Here's my take on two (unrelated) issues regarding the meanings of certain words that I've been thinking about lately.
1. Are you an expat or an immigrant?
Why would most people refer to an English plumber who has retired in the south of Spain as an expat, while they would refer to a Polish plumber who has retired in London as an immigrant?
What would you call someone from Thailand who works in a restaurant in Manchester to save up for university studies back home? And what about a computer programmer from India who lives and works in Chicago on an H-1B visa?
I don't remember how and why I became aware of the distinction(s) between these two words, but recently, whenever the opportunity arose, I've been chatting to people about it to learn how they see the matter.
It seems that there are three ways, broadly speaking, you can look at it. (There may be more.)
The dictionary meanings
- a person living in a country that is not their own - Oxford Advanced Learner's Dictionary
- a person who lives in a foreign country - Merriam-Webster Dictionary
- a person who has come to live permanently in a different country from the one they were born in - Oxford Advanced Learner's Dictionary
- a person who comes to a country to take up permanent residence - Merriam-Webster Dictionary.
These definitions were news to some of the people I spoke to. No wonder, given how some of them have been using these words.
So, there's a case to be made that, in terms of the dictionary meanings, "immigrant" is a subset of "expat". All immigrants are expats, but only those expats who live in the country they have moved to permanently are (also) immigrants.
If this is so, then the British ex-plumber in Spain is indeed an expat, but it would be more precise to describe him as an immigrant. The Polish ex-plumber is likewise an immigrant. The Thai waiter is an expat. The programmer from India is an expat, although she could later become an immigrant.
However, my conversations with people from all over the world made me realise that these two words are often used to mean things that are way different than what a dictionary, a passport, a residence permit, or a visa says.
"Expat" as a positive and "immigrant" as a negative
This is mostly about socio-economic perceptions on a global level and sometimes (also) about race and xenophobia.
If you're someone from a poorer country who lives in a richer country, you are more likely to be referred to as an immigrant, even though you may only be staying temporarily. Think about that waiter from Thailand. (There may also be some measure of class distinction on an individual level. I guess a banker from Thailand working in London for HSBC on a five-year contract has a better chance of being called an expat than the waiter.)

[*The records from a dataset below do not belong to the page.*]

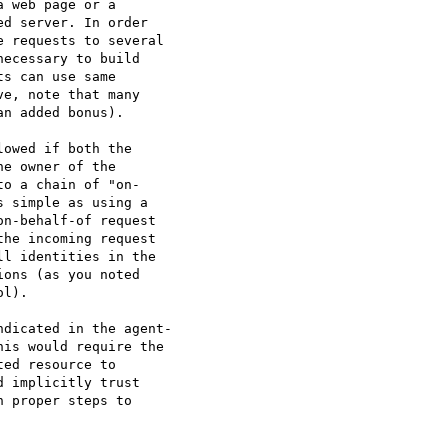
 web page or a  

d server. In order  

 requests to several  

ecessary to build  

s can use same  

e, note that many  

n added bonus).

owed if both the  

e owner of the  

o a chain of "on- 

 simple as using a  

n-behalf-of request  

he incoming request  

l identities in the  

ons (as you noted  

l).

dicated in the agent- 

is would require the  

ed resource to  

 implicitly trust  

 proper steps to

Conversely, if you're from a richer country and you live in a poorer country, you are more likely to be referred to as an expat, even though you're staying there permanently. We're talking British pensioner in Spain or an American who has moved to Costa Rica to run an eco lodge.
Most of the people whom I spoke to who used the two words like this seemingly have been doing so without realising the apparent inconsistency, and they weren't able to justify it once I pointed it out to them.
I've just realised, as I was writing this, that Spain isn't that much poorer than the United Kingdom (GDP per capita of $29,413 vs. $45,775). Maybe some people regard themselves as "expats" no matter where they are.
"Expat" as a negative and "immigrant" as a positive
I found that most people who used the words like this did so consciously, and they invariably referred to themselves as immigrants.
It has to do with one's attitude towards the country you are now living in. If you adopt the new country as your new home, learn to speak the language (if it is different from one you already speak), and integrate into society, you're an immigrant.
Conversely, if you isolate yourself in an enclave of likeminded people from elsewhere, cling to the lifestyle and culture of the "old country", don't learn the language, and so on, then you are an expat, no matter whether you're living there permanently or not.
There's a hint at this meaning of "expat" in the two dictionary definitions above: "a country that is not their own" and "a foreign country". One might argue that immigrants (as opposed to expats) do regard the country in question as "their own" and do not see it as a "foreign country" anymore.
However, even among this group of people who make a conscious distinction between what these two words mean to them, there are some who still seem to have some biases: When I put it to them that someone from China who is now living permanently in San Francisco's Chinatown, who rarely ventures outside of that area, and rarely speaks or interacts with anyone who is not also Chinese is therefore an expat, some of them balked at the idea.
2. It's "problematic"!
I have no stats to back this up, but it seems that especially people who are into postmodernism and intersectionalism are fond of peppering their conversations (or is it "discourse"?) with the word "problematic". It's a bit of a shibboleth.
In many cases, the use of this word is at best intellectually lazy and at worst intellectually dishonest. It implies that having or causing problems or being a problem is an inherent trait or characteristic of whatever is being described.
As in: "Chivalry is problematic."
No. It is not.
There are many, many people whose attitude towards chivalry is "meh!" and also many, many people who love and appreciate chivalry.
With the word "problematic", the speaker uses verbal sleight of hand to ignore or deny the views of those many people whose attitudes towards chivalry are different from their own.
A truthful and correct statement would be: "I (and some other people) have a problem/problems with chivalry."
Using the word "problematic" like I described above is as presumptious and bombastic as saying "Jazz is boring". One should say "I find jazz boring".